ScrapeGraphAI / Scrapegraph-ai

Python scraper based on AI
https://scrapegraphai.com
MIT License
16.05k stars 1.31k forks source link

Support for LocalAI #202

Closed mudler closed 6 months ago

mudler commented 6 months ago

Hey :wave: LocalAI (https://github.com/mudler/LocalAI) author here - nice project!

Is your feature request related to a problem? Please describe. I'd like to run this locally with LocalAI - only Ollama seems to be supported.

Describe the solution you'd like LocalAI provides a drop-in API compatible with OpenAI - the only requirement is to be able to specify a base API url endpoint for the client to hit. If Scrapegraph could let the user specify a base url for OpenAI would be enough to make it compatible with LocalAI

Describe alternatives you've considered N/A

Additional context n/a

VinciGit00 commented 6 months ago

try to change the endpoint of the local model to the port you want to listen on localai

PeriniM commented 6 months ago

Hey @mudler really cool project! I saw in the OpenAI class definition that it is available the openai_api_base param.

image

You could try to add it on the graph_configuration like:

graph_config = { "llm": { "api_key": openai_key, "model": "gpt-3.5-turbo", "openai_api_base": "local-ai:8080", }, "verbose": True, }

Other options are creating the standard LLM interface compatible with Langchain Reddit - CustomLLM

If you want to collaborate send a DM!

PeriniM commented 6 months ago

@mudler Ok i got it working by setting "openai_api_base": "http://localhost:8080" the only problem is that it still requires a valid OpenAI api key to pass on the constructor, even though it is not used.
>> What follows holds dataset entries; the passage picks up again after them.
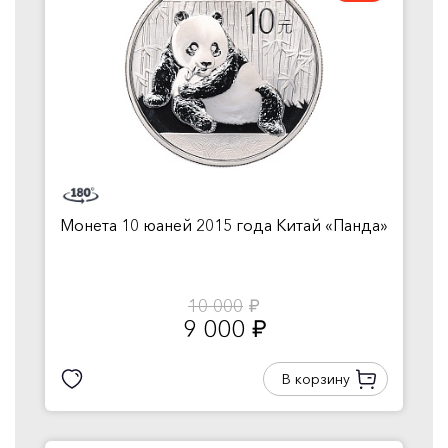
Монета 10 юаней 2015 года Китай «Панда»
10 000
руб.
9 000
руб.
В корзину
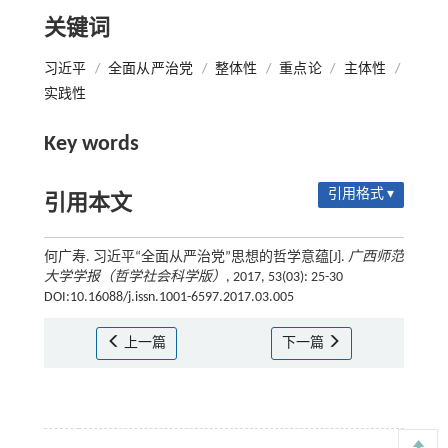
关键词
习近平
/
全面从严治党
/
整体性
/
重点论
/
主体性
/
实践性
Key words
引用格式 ▾
引用本文
何广寿. 习近平“全面从严治党”思想的哲学意蕴[J].
广西师范
大学学报（哲学社会科学版）
, 2017, 53(03): 25-30
DOI:10.16088/j.issn.1001-6597.2017.03.005
上一篇
下一篇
By checking LocalAI endpoints I noticed they are the same as Ollama so I guess you could try to use:

graph_config = {
    "llm": {
        "model": "ollama/gpt-4",
        "temperature": 0,
        # "format": "json",  # Ollama needs the format to be specified explicitly
        "base_url": "http://localhost:8080", # set ollama URL arbitrarily
    },
    "embeddings": {
        "model": "ollama/text-embedding-ada-002",
        "temperature": 0,
        "base_url": "http://localhost:8080",  # set ollama URL arbitrarily
    },
    "verbose": True,
}

Right now you can't specify a gpt name inside ollama/ so if you can rename the model with another name it would be better

mudler commented 6 months ago

@mudler Ok i got it working by setting "openai_api_base": "http://localhost:8080" the only problem is that it still requires a valid OpenAI api key to pass on the constructor, even though it is not used. By checking LocalAI endpoints I noticed they are the same as Ollama so I guess you could try to use:

graph_config = {
    "llm": {
        "model": "ollama/gpt-4",
        "temperature": 0,
        # "format": "json",  # Ollama needs the format to be specified explicitly
        "base_url": "http://localhost:8080", # set ollama URL arbitrarily
    },
    "embeddings": {
        "model": "ollama/text-embedding-ada-002",
        "temperature": 0,
        "base_url": "http://localhost:8080",  # set ollama URL arbitrarily
    },
    "verbose": True,
}

Right now you can't specify a gpt name inside ollama/ so if you can rename the model with another name it would be better

That's great! thanks for giving it a shot! actually it's fine to specify a "fake" token - LocalAI would ignore it if not explicitly set so that should just work - do you want me to open up a PR to update the docs?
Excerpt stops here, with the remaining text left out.